A comparison of the observed levels of atmospheric CO2 since 1958 with estimates of the fossil CO2 input to the atmosphere from human activities indicates that between 50 and 75% of the latter has remained in the atmosphere. The present-day CO2 excess (referred to 1850) is estimated at 11%; the excess is conservatively projected to increase to 15% by 1980, 22% by 1990, and 32% by 2000 A.D. Changes of mean atmospheric temperature due to C02, calculated by Manabe et al. [20] as about 0.3°C per 10% change of CO2, are sufficient to account for only about one-third of the observed warming of the Earth between 1880 and 1940, but would appear capable of contributing a further warming of about 0.6°C between the present time and the end of the century.

The total global atmospheric loading by small particles is estimated at about 4 × 107 tons at present, of which about 1 × 107 tons is derived directly or indirectly from human activities. If the anthropogenic fraction should grow in the future at about 4% yr-1, the total loading would increase to a level at the end of this century about double that of the 19th century, and 60% above present-day levels. At present, the total anthropogenic loading is estimated to exceed the average stratospheric loading by volcanic dust during the past 120 yr, and to equal about one-fifth of the stratospheric loading following the 1883 eruption of Krakatoa. The impact of anthropogenic particle loading changes on mean temperature cannot be reliably determined from present information although a cooling effect is likely.

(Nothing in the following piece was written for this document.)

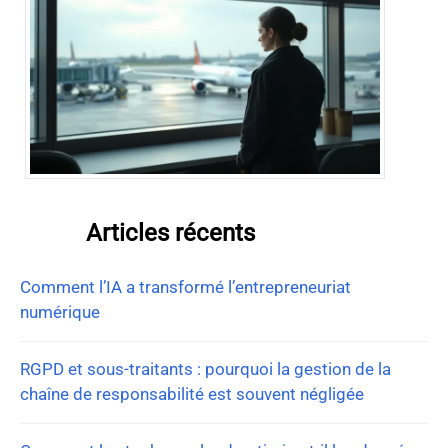
Articles récents
Comment l’IA a transformé l’entrepreneuriat
numérique
RGPD et sous-traitants : pourquoi la gestion de la
chaîne de responsabilité est souvent négligée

Of the two forms of pollution, it appears that the carbon dioxide increase is more influential in raising planetary temperatures than the anthropogenic particle increase is in lowering planetary temperatures. (If, however, both the CO2 and particle inputs to the atmosphere should grow at equal rates in the future, the relative importance of particle effects will increase and could eventually become dominant.) In balance, the net thermal impact of all global-scale pollution (including thermal pollution) is likely to be one of warming, perhaps increasingly so after 2000 A.D. It is concluded that the cooling of climate since 1940, apparently still in progress, is a natural phenomenon plausibly related to an enhanced stratospheric loading by volcanic dust in the period. Natural variations of climate have been larger than those probably induced by human activities during the past century, but the rapidity with which human impacts on atmospheric quality threaten to grow in the future has disturbing climatic overtones that demand better understanding.